Required work
An exact copy of the lines from the top of the data through the line with "(416) 318-5554 (168, 952)" is what you should give, with no pictures in it.

*** Provided data ***

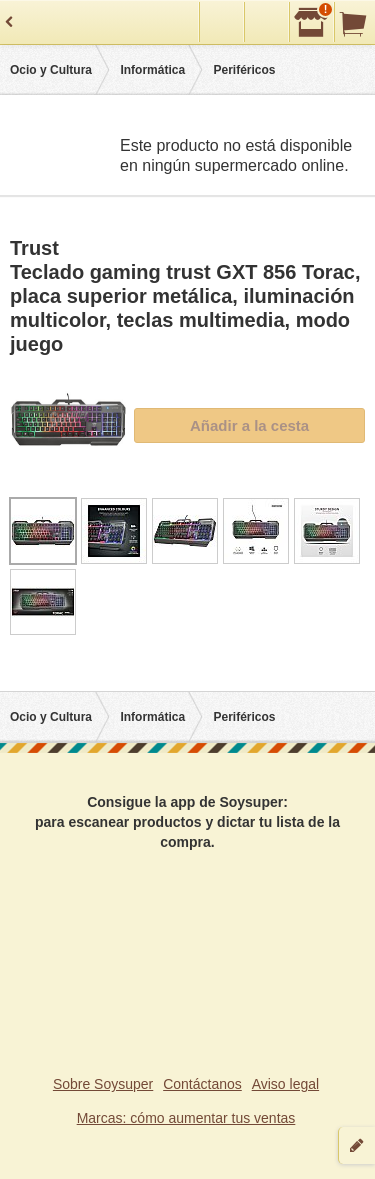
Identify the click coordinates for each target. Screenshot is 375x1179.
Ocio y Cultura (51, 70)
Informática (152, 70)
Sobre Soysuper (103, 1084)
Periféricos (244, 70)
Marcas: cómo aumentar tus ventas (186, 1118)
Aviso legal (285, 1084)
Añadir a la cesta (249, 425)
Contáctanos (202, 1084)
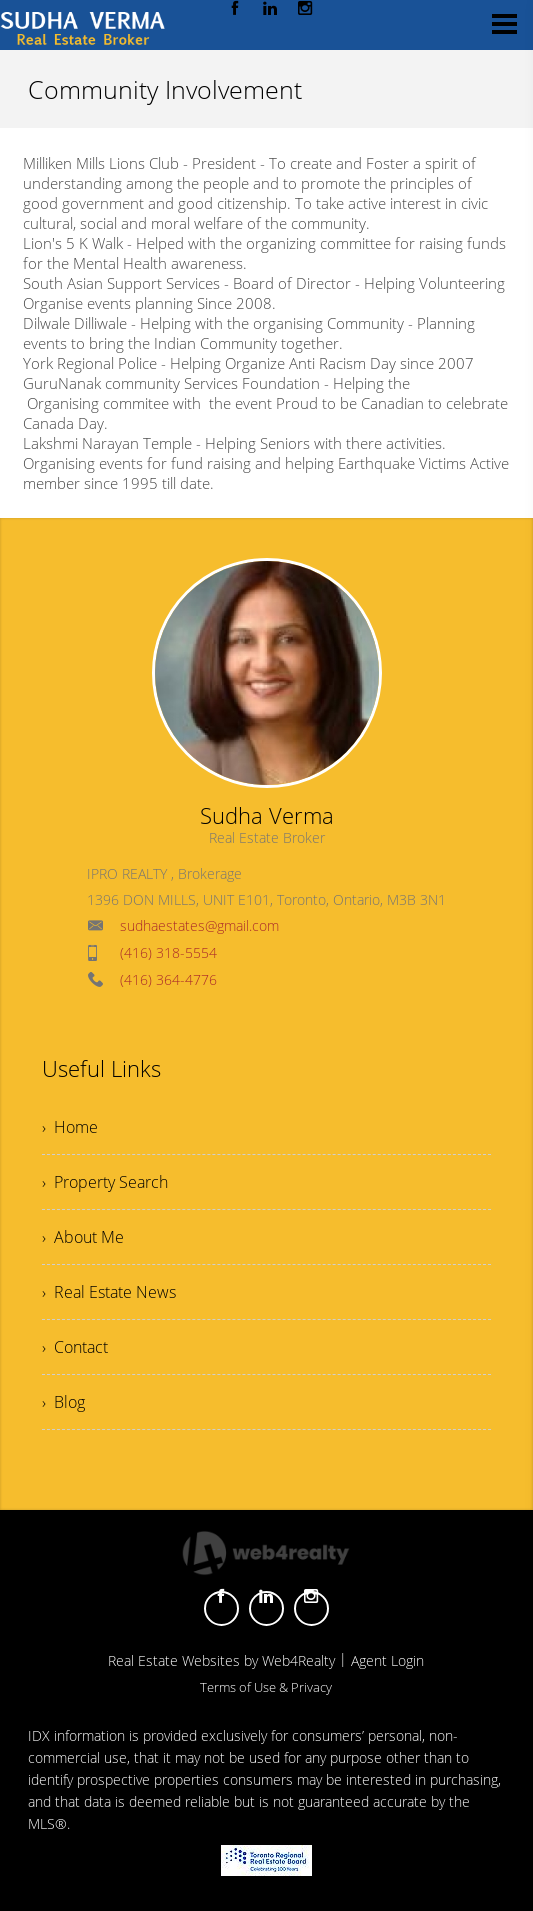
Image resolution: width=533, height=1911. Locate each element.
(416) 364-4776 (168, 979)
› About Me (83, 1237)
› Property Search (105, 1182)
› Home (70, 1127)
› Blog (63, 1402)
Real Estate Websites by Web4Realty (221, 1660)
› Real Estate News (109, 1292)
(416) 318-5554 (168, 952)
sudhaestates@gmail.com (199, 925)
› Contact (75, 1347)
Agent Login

*** End of Provided data ***

Response
Identify the click coordinates for each target. Screenshot is 375x1179.
Ocio y Cultura (51, 70)
Informática (152, 70)
Sobre Soysuper (103, 1084)
Periféricos (244, 70)
Marcas: cómo aumentar tus ventas (186, 1118)
Aviso legal (285, 1084)
Añadir a la cesta (249, 425)
Contáctanos (202, 1084)
Image resolution: width=533, height=1911. Locate each element.
(416) 364-4776 (168, 979)
› About Me (83, 1237)
› Property Search (105, 1182)
› Home (70, 1127)
› Blog (63, 1402)
Real Estate Websites by Web4Realty (221, 1660)
› Real Estate News (109, 1292)
(416) 318-5554 (168, 952)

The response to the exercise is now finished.